**What needs to be done:**
Of the entries below, return exactly those lines that fall between the one containing "required to chart emission trends. This can" and the one containing "date information to stakeholders.", the two end lines included.

--- Material provided Enclosed Below ---

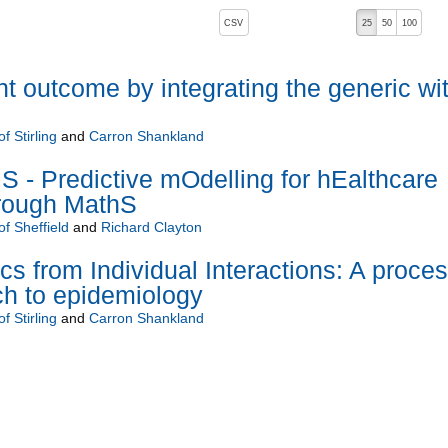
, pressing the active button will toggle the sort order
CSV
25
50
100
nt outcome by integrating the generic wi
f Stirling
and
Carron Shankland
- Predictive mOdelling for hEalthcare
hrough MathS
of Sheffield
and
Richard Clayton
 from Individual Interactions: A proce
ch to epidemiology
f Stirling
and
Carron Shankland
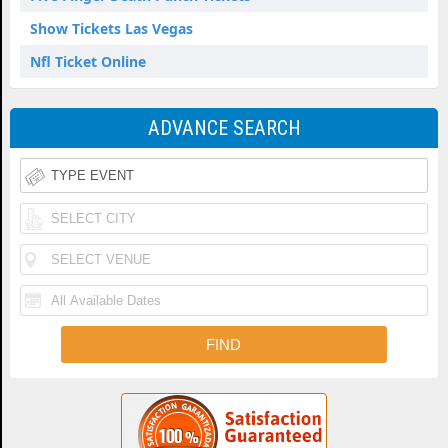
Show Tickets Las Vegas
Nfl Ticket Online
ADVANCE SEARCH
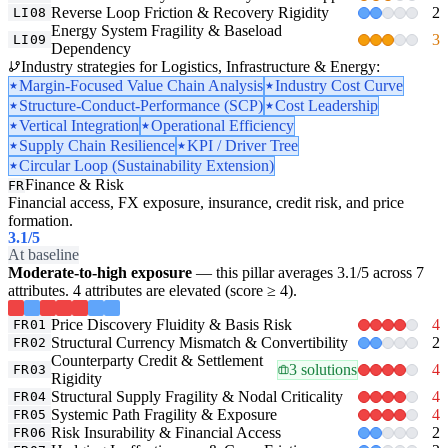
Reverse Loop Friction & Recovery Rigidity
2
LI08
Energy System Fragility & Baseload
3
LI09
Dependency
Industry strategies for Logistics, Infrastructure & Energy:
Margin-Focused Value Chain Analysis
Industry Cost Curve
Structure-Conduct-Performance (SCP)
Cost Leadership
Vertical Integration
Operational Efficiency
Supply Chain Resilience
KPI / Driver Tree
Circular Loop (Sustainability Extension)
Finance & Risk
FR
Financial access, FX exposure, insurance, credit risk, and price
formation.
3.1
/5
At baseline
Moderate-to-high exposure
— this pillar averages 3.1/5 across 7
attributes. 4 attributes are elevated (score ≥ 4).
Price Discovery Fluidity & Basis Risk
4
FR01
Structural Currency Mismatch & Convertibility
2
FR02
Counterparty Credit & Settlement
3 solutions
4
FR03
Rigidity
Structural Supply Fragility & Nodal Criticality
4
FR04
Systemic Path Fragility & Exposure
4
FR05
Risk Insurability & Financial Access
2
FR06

--- End of Enclosed Material provided ---
--- Material provided Enclosed Below ---

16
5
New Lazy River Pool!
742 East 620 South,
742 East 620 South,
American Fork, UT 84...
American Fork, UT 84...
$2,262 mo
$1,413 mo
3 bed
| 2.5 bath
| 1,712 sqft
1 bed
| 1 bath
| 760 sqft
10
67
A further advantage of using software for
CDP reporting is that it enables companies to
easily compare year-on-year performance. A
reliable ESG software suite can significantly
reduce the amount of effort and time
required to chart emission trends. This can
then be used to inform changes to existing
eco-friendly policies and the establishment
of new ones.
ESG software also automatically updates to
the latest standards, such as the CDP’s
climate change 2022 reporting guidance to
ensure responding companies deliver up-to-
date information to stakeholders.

--- End of Enclosed Material provided ---

**Solution for this problem:**
required to chart emission trends. This can
then be used to inform changes to existing
eco-friendly policies and the establishment
of new ones.
ESG software also automatically updates to
the latest standards, such as the CDP’s
climate change 2022 reporting guidance to
ensure responding companies deliver up-to-
date information to stakeholders.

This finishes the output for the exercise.